Directions for this task ::
Omit every picture and output the rest of the records exactly as they are.

Data extract ::
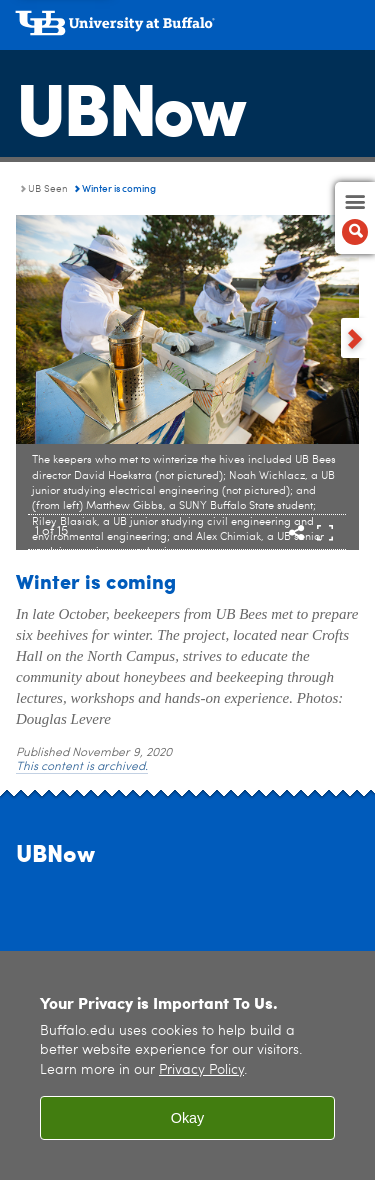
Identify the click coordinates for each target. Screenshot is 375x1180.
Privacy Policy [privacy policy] (201, 1070)
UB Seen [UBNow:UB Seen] (48, 189)
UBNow (130, 105)
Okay (188, 1118)
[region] (187, 1065)
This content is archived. (82, 767)
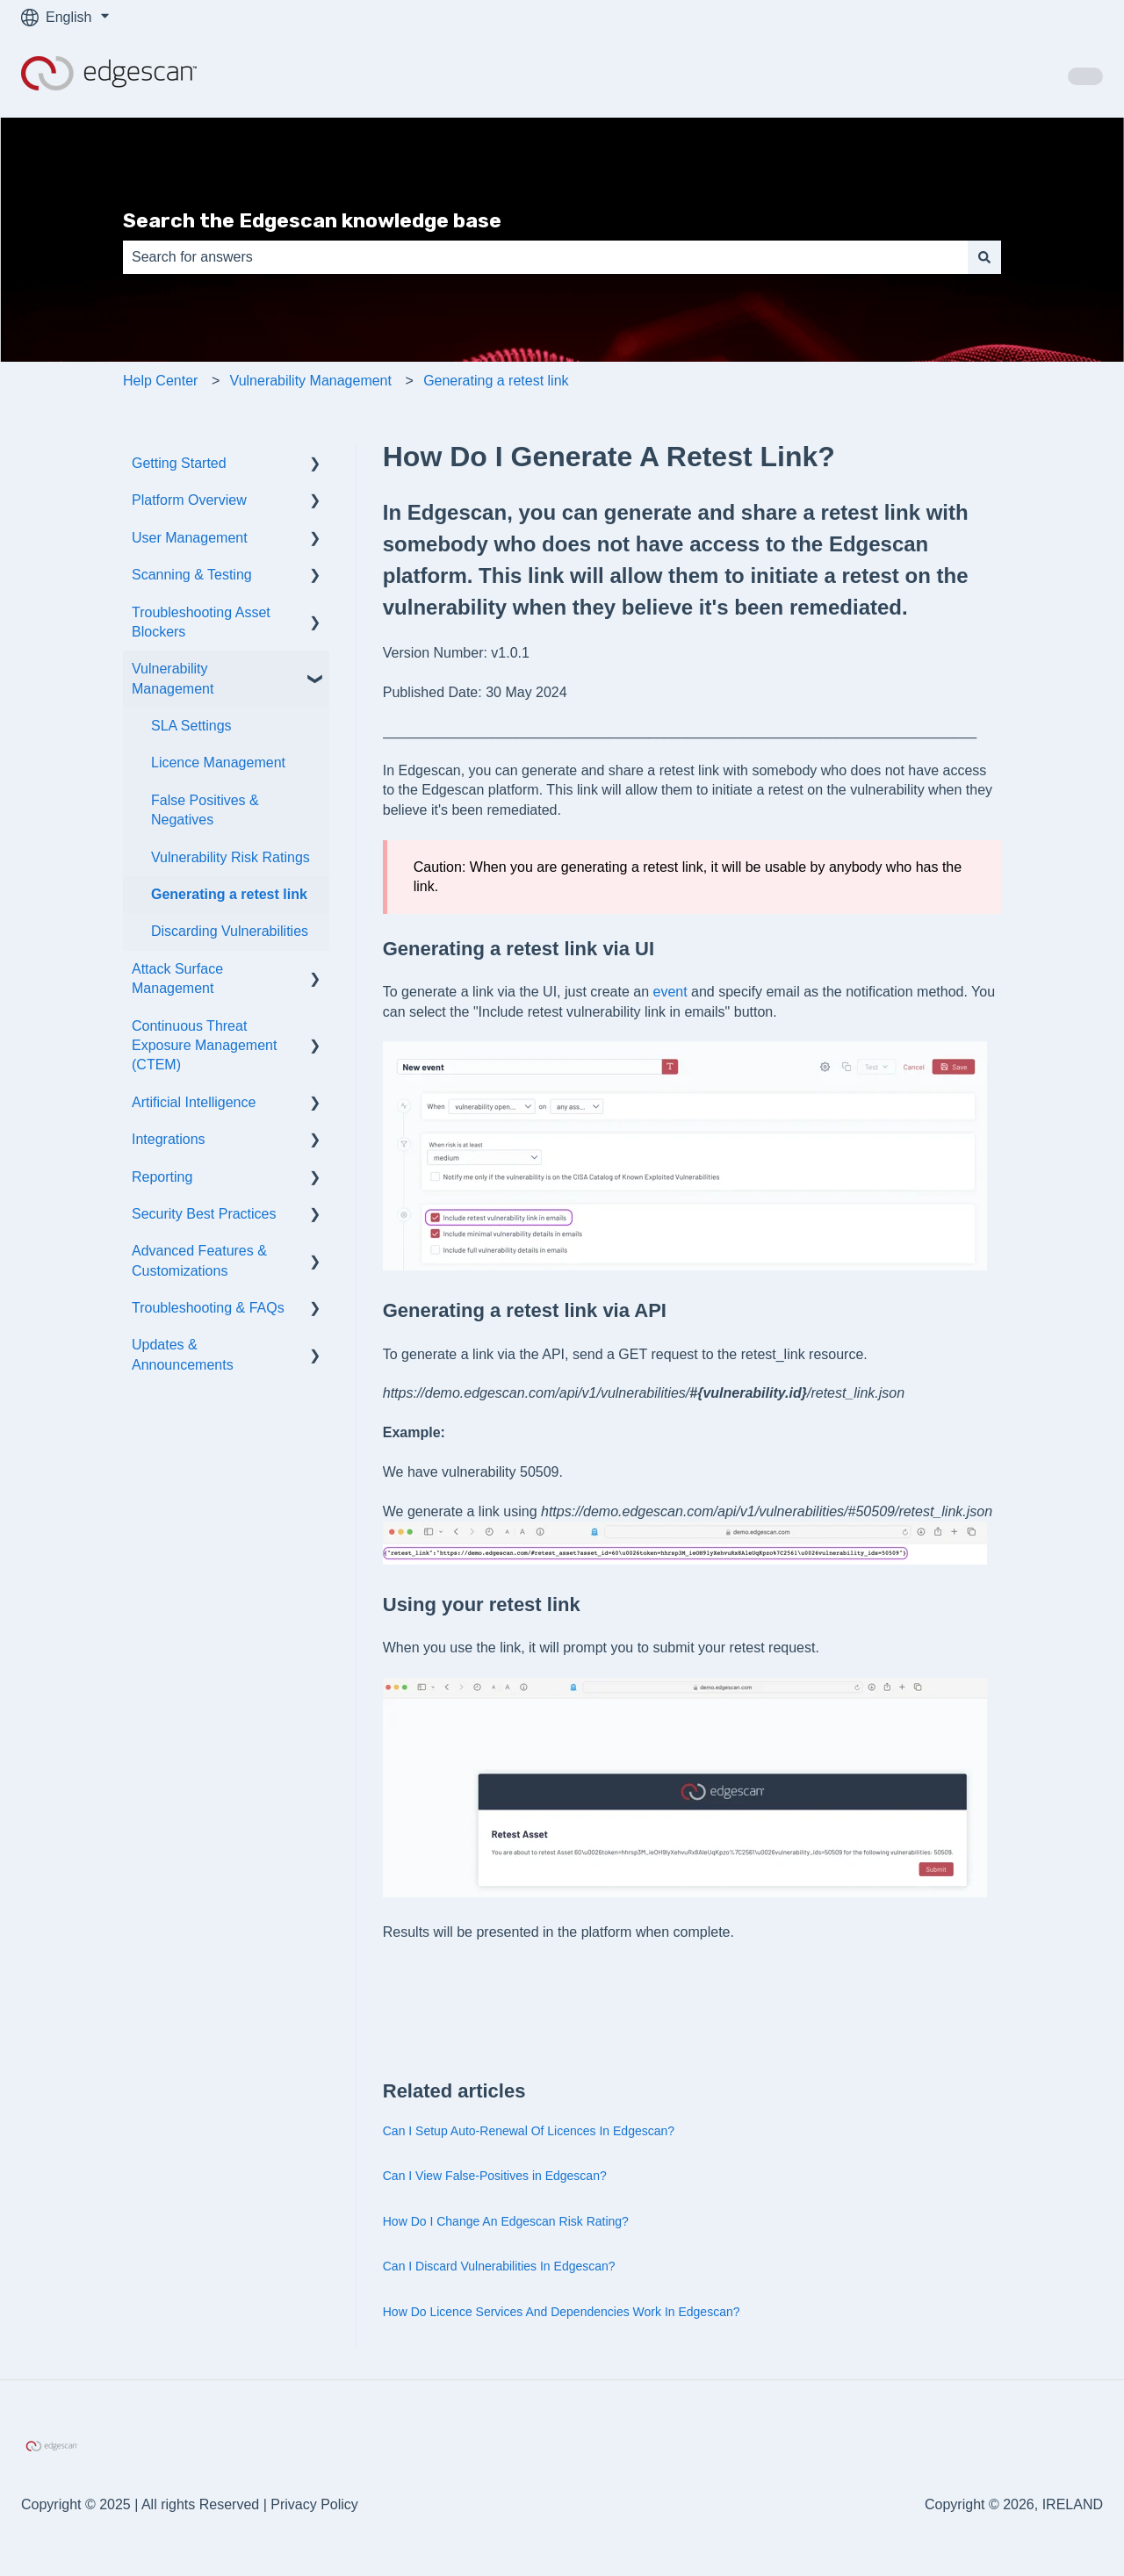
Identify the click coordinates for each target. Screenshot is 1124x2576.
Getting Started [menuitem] (179, 463)
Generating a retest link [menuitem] (229, 894)
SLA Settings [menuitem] (191, 725)
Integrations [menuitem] (168, 1139)
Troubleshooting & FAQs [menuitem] (208, 1307)
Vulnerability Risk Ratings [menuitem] (230, 857)
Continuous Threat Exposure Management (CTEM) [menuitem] (204, 1045)
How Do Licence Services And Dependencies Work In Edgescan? (561, 2312)
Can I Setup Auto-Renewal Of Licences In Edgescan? (528, 2131)
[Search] (984, 257)
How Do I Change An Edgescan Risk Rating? (506, 2221)
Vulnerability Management (311, 380)
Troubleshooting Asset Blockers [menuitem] (201, 622)
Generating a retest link (495, 380)
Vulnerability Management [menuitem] (172, 678)
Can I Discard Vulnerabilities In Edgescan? (499, 2266)
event (669, 991)
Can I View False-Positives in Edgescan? (495, 2176)
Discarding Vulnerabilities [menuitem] (229, 931)
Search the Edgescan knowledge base (312, 220)
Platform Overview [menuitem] (189, 500)
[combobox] (545, 257)
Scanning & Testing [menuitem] (192, 574)
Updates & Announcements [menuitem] (183, 1354)
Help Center (160, 380)
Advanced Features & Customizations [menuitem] (199, 1260)
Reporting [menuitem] (162, 1176)
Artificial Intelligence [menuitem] (194, 1102)
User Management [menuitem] (190, 537)
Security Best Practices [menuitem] (204, 1213)
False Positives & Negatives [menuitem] (205, 810)
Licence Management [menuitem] (218, 762)
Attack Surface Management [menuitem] (177, 978)
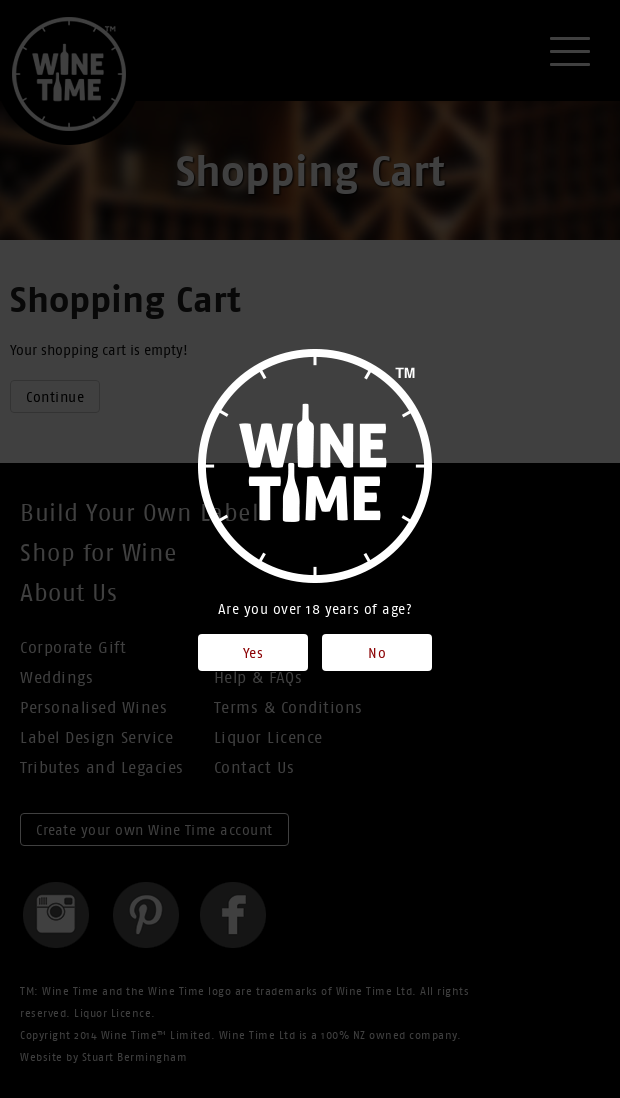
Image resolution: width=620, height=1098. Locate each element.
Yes (253, 653)
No (377, 653)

Output below ::
Identify the click coordinates for each target. Screenshot is 375x1180.
Privacy Policy [privacy policy] (201, 1070)
UB Seen [UBNow:UB Seen] (48, 189)
UBNow (130, 105)
Okay (188, 1118)
[region] (187, 1065)
This content is archived. (82, 767)
Identify the click coordinates for each target. Screenshot is 1124x2576.
Getting Started [menuitem] (179, 463)
Generating a retest link [menuitem] (229, 894)
SLA Settings [menuitem] (191, 725)
Integrations [menuitem] (168, 1139)
Troubleshooting & FAQs [menuitem] (208, 1307)
Vulnerability Risk Ratings [menuitem] (230, 857)
Continuous Threat Exposure Management (CTEM) [menuitem] (204, 1045)
How Do Licence Services And Dependencies Work In Edgescan? (561, 2312)
Can I Setup Auto-Renewal Of Licences In Edgescan? (528, 2131)
[Search] (984, 257)
How Do I Change An Edgescan Risk Rating? (506, 2221)
Vulnerability Management (311, 380)
Troubleshooting Asset Blockers [menuitem] (201, 622)
Generating a retest link (495, 380)
Vulnerability Management [menuitem] (172, 678)
Can I Discard Vulnerabilities In Edgescan? (499, 2266)
event (669, 991)
Can I View False-Positives in Edgescan? (495, 2176)
Discarding Vulnerabilities [menuitem] (229, 931)
Search the Edgescan knowledge base (312, 220)
Platform Overview [menuitem] (189, 500)
[combobox] (545, 257)
Scanning & Testing [menuitem] (192, 574)
Updates & Announcements [menuitem] (183, 1354)
Help Center (160, 380)
Advanced Features & Customizations [menuitem] (199, 1260)
Reporting [menuitem] (162, 1176)
Artificial Intelligence [menuitem] (194, 1102)
User Management [menuitem] (190, 537)
Security Best Practices [menuitem] (204, 1213)
False Positives & Negatives [menuitem] (205, 810)
Licence Management [menuitem] (218, 762)
Attack Surface Management [menuitem] (177, 978)
Image resolution: width=620, height=1098. Locate each element.
Yes (253, 653)
No (377, 653)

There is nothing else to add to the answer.